Friday, 27 November 2015

Top Junior Doctor Dr Halcrow did not die in vain; strike for a Fair Contract


Many of my colleagues and I have been deeply struck by the recent suicide of a NHS GP trainee Dr James Halcrow who was named the 'Top GP Trainee in the Country'.



http://www.dailymail.co.uk/news/article-3331748/Newly-qualified-doctor-voted-Trainee-GP-Year-hanged-worrying-failed-alcohol-test-work.html , only a year following the suicide of a NHS GP partner who had received a gold medal for the highest MRCGP exam result in his Deanery as a mature GP registrar.

Young Dr James Halcrow was a tired, overworked junior doctor and under duress from a GMC investigation with one interviewer asking him if he would drink socially? Since when should the GMC demand total abstinence of doctors? Why abstain from social drinking off duty and in one case asked a doctor for 4 years of total abstinence. He could not lie. He was too honest and could not meet this unreasonable GMC demand. Not even our criminal courts make this a condition.

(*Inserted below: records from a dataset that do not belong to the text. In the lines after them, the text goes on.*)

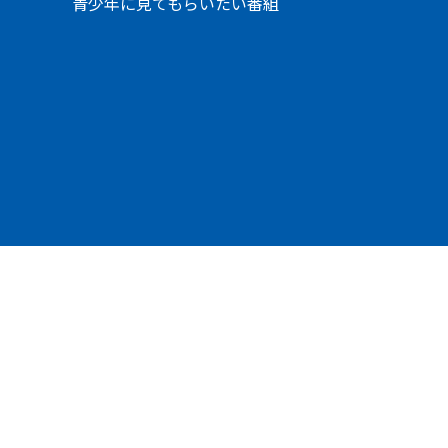
青少年に見てもらいたい番組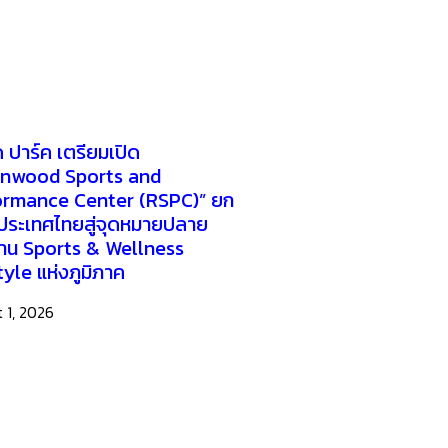
ด ปาร์ค เตรียมเปิด
gnwood Sports and
ormance Center (RSPC)” ยก
ประเทศไทยสู่จุดหมายปลาย
าน Sports & Wellness
tyle แห่งภูมิภาค
 1, 2026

He is remembered by all his doctor colleagues... 'Nov 2015 a post on the resilient GP facebook group from a GP.

"I knew James. I worked with him for 6 months during my GP rotation in medicine. The article is not exaggerating in any way. He was a fantastic doctor, and I was fortunate to consider him a friend. When I heard he went into GP training, I was pleased because he would have made a truly top GP.

I remember one time, we did a ward round and we were running late. He spent 40 mins with an elderly lady patient because something was bothering her and the nurses and the rest of us never got to the bottom of why. James managed to actually coax out that she had urge incontinence and had some accidents. He asked me for advice and I suggested some oxybutynin. The next day I arrived at work and James had already conducted his own follow up, pleased that the symptoms were better.

This was a particularly poignant reminder of what a dedicated, conscientious and responsible doctor he was.

I heard from a mutual friend who attended the coroner's inquest. Whilst no fingers were pointed directly, in my own heart I know full well the GMC had a lot to answer for. I am not only disgusted, but extremely sad that the system that sets out to regulate us can do so much harm.

sorry for the long post. I felt it was important to give an idea of just what kind of doctor we have lost."

A junior doctor colleague, "I worked with James. We rang him on the evening he was meant to be in at work after finishing his weekend nights and he didn't answer and we didn't think anything of it... Until we found out the sordid truth the next day: he had hung himself. The trust tried to be supportive but I have no doubt in my mind the rota and the job contributed to the stress he was facing. Coupled with ongoing GMC investigation and the pressure of a thankless and relatively unsupported job it must've really fed into his depression.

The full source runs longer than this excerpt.